## Work item:
Filter the material below down to the lines containing the word "screenshot".

## Entries shown:
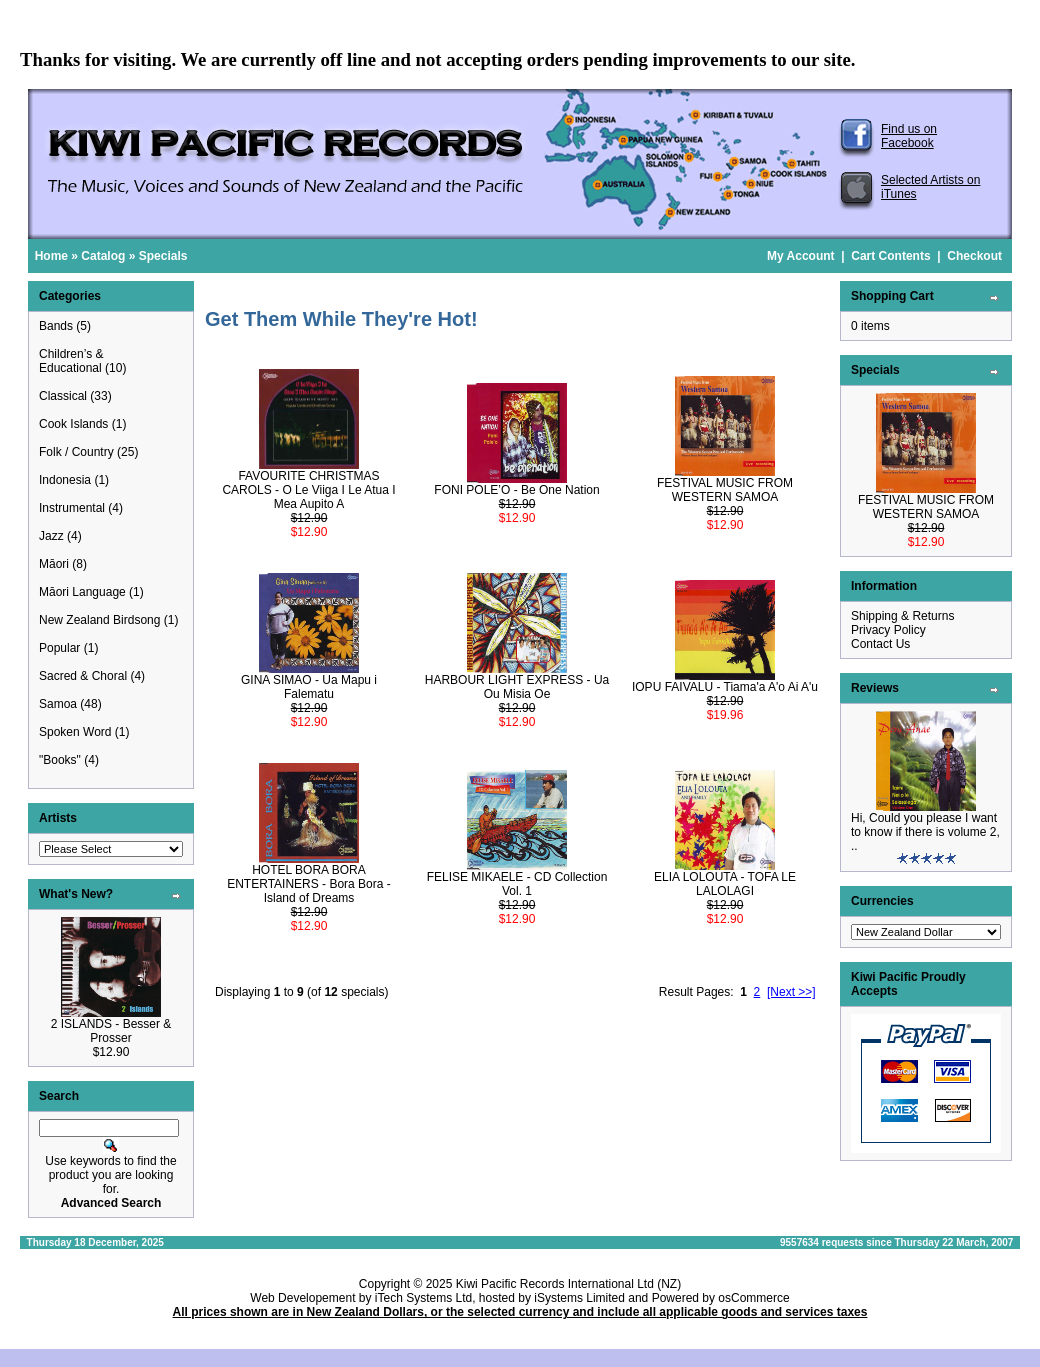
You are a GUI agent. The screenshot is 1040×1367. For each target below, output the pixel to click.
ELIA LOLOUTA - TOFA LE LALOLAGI (725, 884)
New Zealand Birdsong (99, 620)
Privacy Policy (888, 630)
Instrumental (72, 508)
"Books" (60, 760)
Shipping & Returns (902, 616)
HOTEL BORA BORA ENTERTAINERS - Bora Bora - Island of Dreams (309, 884)
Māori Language (82, 592)
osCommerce (753, 1298)
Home (51, 256)
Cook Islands (73, 424)
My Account (801, 256)
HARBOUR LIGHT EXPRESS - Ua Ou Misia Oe (517, 687)
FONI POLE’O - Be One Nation (516, 490)
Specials (163, 256)
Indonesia (65, 480)
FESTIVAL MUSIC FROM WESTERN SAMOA (725, 490)
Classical (63, 396)
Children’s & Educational (71, 361)
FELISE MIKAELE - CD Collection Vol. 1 (517, 884)
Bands (56, 326)
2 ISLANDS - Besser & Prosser (111, 1031)
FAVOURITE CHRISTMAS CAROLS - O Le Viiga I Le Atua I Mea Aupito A (308, 490)
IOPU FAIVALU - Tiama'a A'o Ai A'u (725, 687)
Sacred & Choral (83, 676)
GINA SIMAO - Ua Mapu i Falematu (309, 687)
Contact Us (880, 644)
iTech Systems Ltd (423, 1298)
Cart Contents (890, 256)
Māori (54, 564)
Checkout (974, 256)
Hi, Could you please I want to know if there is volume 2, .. (925, 832)
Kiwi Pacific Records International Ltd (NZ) (568, 1284)
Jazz (51, 536)
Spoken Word (75, 732)
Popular (59, 648)
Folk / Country (76, 452)
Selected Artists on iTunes (930, 187)
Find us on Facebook (909, 136)
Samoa (58, 704)
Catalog (103, 256)
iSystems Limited (579, 1298)
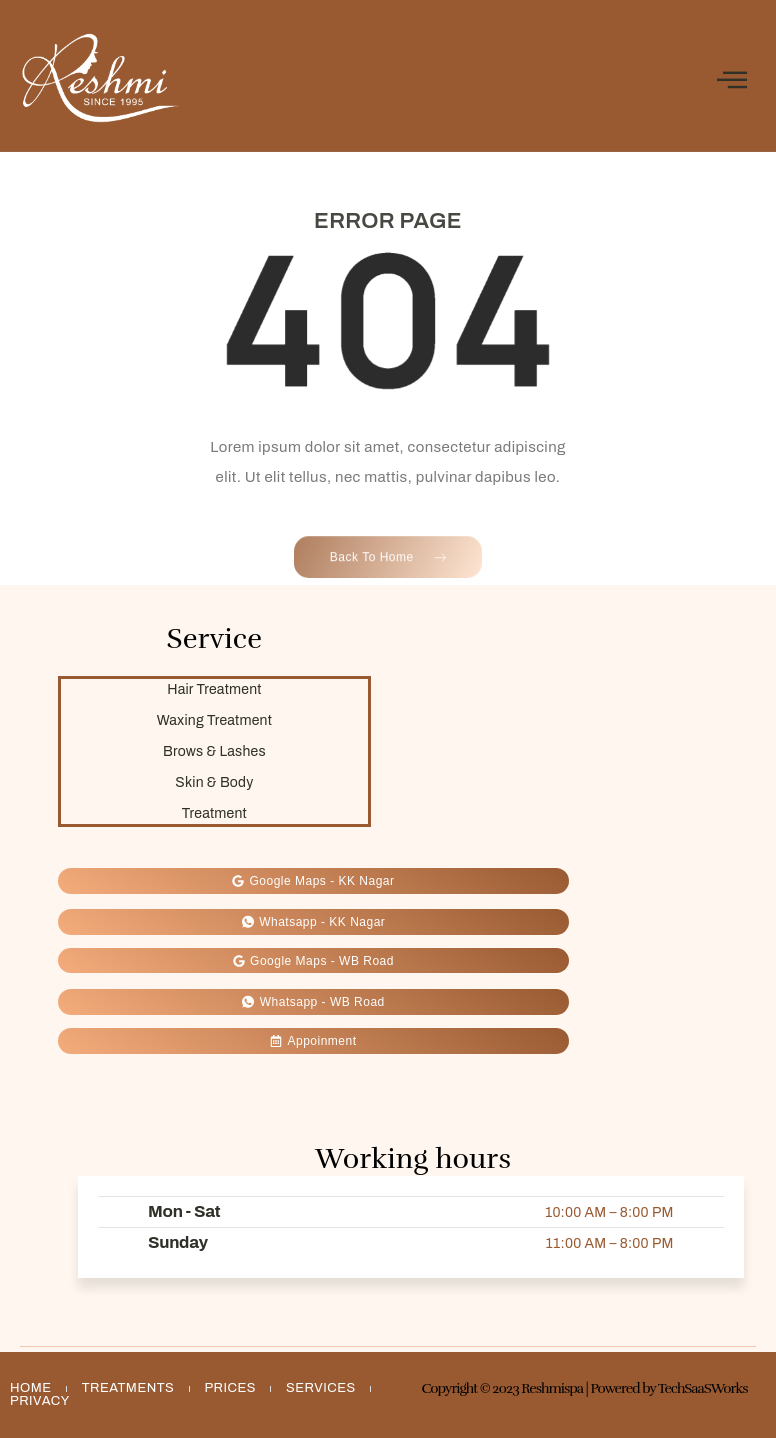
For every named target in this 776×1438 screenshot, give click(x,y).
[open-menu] (732, 80)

## Written response:
You are a GUI agent. The screenshot is 1040×1367. For each target below, output the pixel to click.
For every named target in this 776×1438 screenshot, give click(x,y).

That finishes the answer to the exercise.